Sue LY, Kim JE, Oza H, Chong T, Woo HE, Cheng EM, Leung AM
Abstract
Objective: Choosing Wisely is a campaign of the American Board of Internal Medicine that aims to promote evidence-based practices to reduce unnecessary ordering of tests or procedures. As part of this campaign, the Endocrine Society advises against ordering a serum total or free triiodothyronine (T3) level when assessing levothyroxine dosing in hypothyroid patients. This study was performed to assess and reduce inappropriate laboratory ordering practices among providers who manage patients with hypothyroidism within a large U.S. academic health system. Methods: A best practice alert (BPA) in the health record was developed and implemented following the collection of baseline data. This alert consisted of a pop-up window that was triggered when a serum T3 laboratory test was ordered for patients prescribed levothyroxine. The alert required user acknowledgement before the serum T3 laboratory test could be ordered. Results: During the six-week period prior to launching the BPA, serum T3 tests were ordered a mean of 162.3 ± 15.4 [standard deviation] occurrences per 10,000 patients per week. Over a 15-week period following implementation of the BPA, the frequency of serum T3 orders steadily decreased and resulted in >44% fewer inappropriate tests being ordered.
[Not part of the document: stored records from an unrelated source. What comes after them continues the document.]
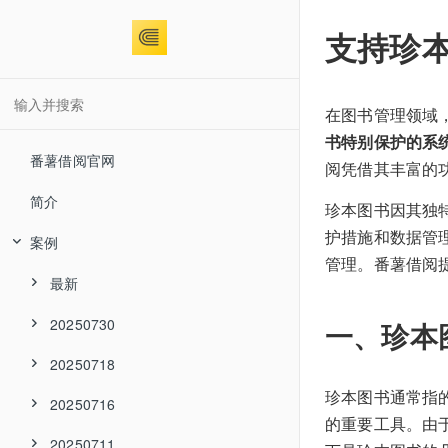
支持珍
在图书管理领域
书特别保护的系
番薯借阅官网
阅凭借其丰富的
简介
珍本图书因其独
护措施和数据管
案例
管理。番薯借阅
最新
20250730
一、珍本
20250718
珍本图书通常指
20250716
的重要工具。由
20250711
Conclusion: Although national societal guidelines recommend against ordering serum T3 concentrations while monitoring patients with hypothyroidism managed with levothyroxine, these laboratory tests are frequently ordered. Development of a triggered alert in the health record may reduce inappropriate monitoring practices, decrease costs, and improve utilization of limited healthcare resources for this common clinical condition. Abbreviations T3 = triiodothyronine; BPA = best practice alert; ATA = American Thyroid Association; U.S. = United States; TSH = thyroid stimulating hormone.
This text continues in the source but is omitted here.